The world can be a scary enough place without tales of deodorants that cause cancer, asbestos-laden tampons and, perhaps most alarming of all, the dreaded arachnius gluteus, a spider said to lurk beneath toilet seats waiting to bite those who sit.

Phony though the stories may be, officials at government and private health organizations say they are increasingly having to field inquiries from people taken in by the latest medical hoax or rumor.

"It always amazes me how many people believe some of these rumors without really investigating them," said Dr. Ted Gansler, director of medical content for the American Cancer Society's Web site (cancer.org).

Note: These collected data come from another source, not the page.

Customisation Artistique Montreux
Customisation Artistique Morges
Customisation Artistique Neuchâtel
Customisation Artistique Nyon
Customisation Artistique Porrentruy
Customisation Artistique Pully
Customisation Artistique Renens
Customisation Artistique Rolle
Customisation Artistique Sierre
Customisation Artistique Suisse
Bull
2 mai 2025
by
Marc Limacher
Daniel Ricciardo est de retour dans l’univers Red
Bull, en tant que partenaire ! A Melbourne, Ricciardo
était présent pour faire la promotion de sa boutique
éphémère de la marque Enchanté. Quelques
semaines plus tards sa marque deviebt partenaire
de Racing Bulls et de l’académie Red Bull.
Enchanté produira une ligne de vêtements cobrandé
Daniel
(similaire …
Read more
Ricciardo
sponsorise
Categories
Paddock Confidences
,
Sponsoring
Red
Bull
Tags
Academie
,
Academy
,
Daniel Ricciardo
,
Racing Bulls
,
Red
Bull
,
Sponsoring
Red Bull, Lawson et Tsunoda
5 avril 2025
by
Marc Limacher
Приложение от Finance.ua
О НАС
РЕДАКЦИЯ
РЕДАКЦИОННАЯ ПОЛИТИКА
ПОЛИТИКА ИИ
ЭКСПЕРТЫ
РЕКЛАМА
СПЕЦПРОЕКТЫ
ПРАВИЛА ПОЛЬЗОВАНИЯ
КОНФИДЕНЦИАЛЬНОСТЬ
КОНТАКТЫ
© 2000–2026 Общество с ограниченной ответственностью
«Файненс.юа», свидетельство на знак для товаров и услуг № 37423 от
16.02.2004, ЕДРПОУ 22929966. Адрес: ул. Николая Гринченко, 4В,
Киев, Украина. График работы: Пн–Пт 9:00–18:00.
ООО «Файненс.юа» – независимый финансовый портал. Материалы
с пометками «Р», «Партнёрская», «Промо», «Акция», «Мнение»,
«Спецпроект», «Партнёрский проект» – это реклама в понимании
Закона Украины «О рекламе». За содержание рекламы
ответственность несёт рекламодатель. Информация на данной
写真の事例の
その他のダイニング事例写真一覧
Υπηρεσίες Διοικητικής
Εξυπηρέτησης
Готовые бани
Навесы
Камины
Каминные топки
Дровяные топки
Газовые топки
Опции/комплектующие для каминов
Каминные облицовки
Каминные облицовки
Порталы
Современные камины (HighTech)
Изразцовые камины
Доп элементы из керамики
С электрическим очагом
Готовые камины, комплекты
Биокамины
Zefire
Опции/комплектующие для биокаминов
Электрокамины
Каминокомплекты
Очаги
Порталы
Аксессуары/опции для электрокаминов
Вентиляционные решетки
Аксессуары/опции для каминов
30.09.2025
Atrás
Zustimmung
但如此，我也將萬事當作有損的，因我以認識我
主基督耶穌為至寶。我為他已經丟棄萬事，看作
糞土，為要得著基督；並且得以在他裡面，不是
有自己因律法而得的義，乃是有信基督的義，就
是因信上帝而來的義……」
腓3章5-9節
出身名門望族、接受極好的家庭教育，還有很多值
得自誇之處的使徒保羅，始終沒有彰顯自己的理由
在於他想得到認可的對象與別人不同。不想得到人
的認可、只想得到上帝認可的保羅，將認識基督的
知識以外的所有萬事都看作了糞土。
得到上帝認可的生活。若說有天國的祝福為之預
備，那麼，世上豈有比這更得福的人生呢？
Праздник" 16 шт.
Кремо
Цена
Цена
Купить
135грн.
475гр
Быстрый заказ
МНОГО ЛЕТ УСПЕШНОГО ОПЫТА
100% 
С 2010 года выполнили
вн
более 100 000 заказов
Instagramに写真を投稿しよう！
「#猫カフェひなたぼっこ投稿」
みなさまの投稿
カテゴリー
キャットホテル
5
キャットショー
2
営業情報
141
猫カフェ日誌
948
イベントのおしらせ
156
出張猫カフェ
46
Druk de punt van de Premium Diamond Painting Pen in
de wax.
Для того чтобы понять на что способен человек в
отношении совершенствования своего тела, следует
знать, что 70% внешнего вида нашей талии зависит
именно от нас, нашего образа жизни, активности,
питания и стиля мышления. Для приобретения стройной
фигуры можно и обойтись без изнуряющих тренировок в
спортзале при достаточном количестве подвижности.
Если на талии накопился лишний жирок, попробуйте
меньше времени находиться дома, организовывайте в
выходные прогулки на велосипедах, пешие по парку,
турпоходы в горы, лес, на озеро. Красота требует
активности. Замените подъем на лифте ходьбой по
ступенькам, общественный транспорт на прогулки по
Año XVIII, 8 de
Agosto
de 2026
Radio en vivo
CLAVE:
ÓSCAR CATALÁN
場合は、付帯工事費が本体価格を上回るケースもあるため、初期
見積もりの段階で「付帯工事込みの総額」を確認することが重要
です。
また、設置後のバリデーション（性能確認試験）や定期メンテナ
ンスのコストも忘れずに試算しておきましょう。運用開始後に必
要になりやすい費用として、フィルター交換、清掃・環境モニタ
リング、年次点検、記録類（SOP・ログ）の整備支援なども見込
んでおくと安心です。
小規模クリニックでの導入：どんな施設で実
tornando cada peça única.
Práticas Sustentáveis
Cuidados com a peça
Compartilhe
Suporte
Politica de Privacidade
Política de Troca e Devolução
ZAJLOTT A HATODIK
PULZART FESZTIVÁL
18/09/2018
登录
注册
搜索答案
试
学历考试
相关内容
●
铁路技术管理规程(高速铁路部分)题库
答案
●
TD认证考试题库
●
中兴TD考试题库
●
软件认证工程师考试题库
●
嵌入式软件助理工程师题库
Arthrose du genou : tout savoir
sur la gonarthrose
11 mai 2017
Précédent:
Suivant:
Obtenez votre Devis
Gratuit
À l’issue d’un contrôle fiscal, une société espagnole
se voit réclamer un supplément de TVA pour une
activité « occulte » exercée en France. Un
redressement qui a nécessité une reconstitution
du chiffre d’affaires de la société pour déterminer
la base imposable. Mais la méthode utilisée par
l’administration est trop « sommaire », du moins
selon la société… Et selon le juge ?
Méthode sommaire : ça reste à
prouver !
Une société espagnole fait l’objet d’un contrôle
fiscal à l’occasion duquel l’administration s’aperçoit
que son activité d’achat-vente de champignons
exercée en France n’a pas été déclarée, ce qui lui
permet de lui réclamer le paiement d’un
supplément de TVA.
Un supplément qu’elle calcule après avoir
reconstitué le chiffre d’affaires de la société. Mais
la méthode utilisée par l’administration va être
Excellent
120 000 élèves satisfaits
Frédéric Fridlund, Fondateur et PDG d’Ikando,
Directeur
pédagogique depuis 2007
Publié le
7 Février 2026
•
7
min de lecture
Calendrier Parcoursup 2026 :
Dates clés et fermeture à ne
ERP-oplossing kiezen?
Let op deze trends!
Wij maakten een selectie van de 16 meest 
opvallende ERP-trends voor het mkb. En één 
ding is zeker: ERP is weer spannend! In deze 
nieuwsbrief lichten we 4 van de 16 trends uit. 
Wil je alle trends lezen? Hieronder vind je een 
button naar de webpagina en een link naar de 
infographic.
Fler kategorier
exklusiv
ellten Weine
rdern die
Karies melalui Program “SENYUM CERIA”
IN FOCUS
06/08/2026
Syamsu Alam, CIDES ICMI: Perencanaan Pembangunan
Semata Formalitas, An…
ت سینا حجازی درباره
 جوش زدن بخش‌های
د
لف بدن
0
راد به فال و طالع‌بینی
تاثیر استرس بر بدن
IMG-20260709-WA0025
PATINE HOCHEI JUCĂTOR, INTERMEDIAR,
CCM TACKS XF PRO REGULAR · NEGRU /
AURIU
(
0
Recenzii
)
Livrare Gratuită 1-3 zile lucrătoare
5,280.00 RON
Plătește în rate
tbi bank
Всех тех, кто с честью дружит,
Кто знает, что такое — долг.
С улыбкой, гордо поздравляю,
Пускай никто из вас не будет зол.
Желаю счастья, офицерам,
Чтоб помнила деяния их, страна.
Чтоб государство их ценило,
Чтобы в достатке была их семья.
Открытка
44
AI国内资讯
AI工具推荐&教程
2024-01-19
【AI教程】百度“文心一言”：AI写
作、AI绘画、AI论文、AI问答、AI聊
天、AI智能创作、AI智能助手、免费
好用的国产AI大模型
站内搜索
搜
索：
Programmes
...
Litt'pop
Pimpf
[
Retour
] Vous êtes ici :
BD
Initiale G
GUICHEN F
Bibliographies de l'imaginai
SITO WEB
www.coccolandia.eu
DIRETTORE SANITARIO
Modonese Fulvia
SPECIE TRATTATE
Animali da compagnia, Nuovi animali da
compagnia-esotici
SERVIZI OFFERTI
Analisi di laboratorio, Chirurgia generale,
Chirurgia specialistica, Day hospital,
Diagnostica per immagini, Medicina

In response, organizations like the cancer society and the federal Centers for Disease Control and Prevention have created special sections on their Web sites devoted to debunking medical myths. The C.D.C.'s page was created in November and has become one of the most popular areas on the agency's Web site (cdc.gov). Since June, the site has had 320,000 hits, said Tom Skinner, a spokesman for the centers.

Mr. Skinner said the C.D.C. decided to focus its efforts on rumors that cited the health centers as a source of information. The site takes on unfounded reports about infected syringes pasted to gas-pump handles (or pay phones and vending machines), flesh-eating bacteria on banana peels and a Hawaiian stock clerk who allegedly died after handling materials contaminated with rat urine. The agency also debunks the widespread tale of the Klingerman Virus, a toxic sponge supposedly mailed in blue envelopes to people at random.

Many other wild stories are listed on sites like urbanlegends.com. One of the site's links is to the entomology department at the University of California at Riverside, which has dissected the hoax about the arachnius gluteus, the toilet-seat spider reputed to bite people in the - well, the species name pretty much tells the tale. Symptoms of a bite, according to one report on the Internet, include fever, chills, paralysis and (that most serious symptom of all) death, as several women at a Chicago airport restaurant were said to have discovered.

If there is any solace to be taken from the report, it is that the breed of spider cited is as phony as the location of the incidents ("Blare Airport") and the publication cited as a source ("The Journal of the United Medical Association").

Urbanlegends.com also includes stories about asbestos in crayons and rattlesnakes in the play areas of fast-food restaurants. Many of the rumors are unbelievable, and David Emery, who runs urbanlegends.com, offered a simple explanation for why they still spread so quickly.

"We just like to scare each other," Mr. Emery said. "This kind of thing has been going on forever."

Dr. Jennifer Taylor, a clinical psychologist at McLean Hospital, a Harvard affiliate, agreed. "It's a lot like ghost stories - we've got to have something to be afraid of," she said. "If it's completely ridiculous, then people feel more comfortable."

But it can be more complicated than that. While rumors and hoaxes are hardly new, the Internet allows them to spread with startling speed and reach. Moreover, Mr. Emery said, the fact that they exist in writing, instead of being whispered at the water cooler or next to a campfire, often gives them undeserved credibility.

"There's something about the written word that makes almost anything more convincing," he said.

This is especially true for rumors that contain a grain of truth or play into people's distrust of corporations or the government.

"Most of the e-mail rumors that eventually reach us are from people who genuinely believe that the information is correct," Dr. Gansler said.

Dr. Taylor suggested that the persistence of the rumors reflected many Americans' lack of trust and a lack of sophistication when it came to matters of fast-changing fields of medicine.

"I think that people don't know how to evaluate what is possible from what's totally outlandish," she said.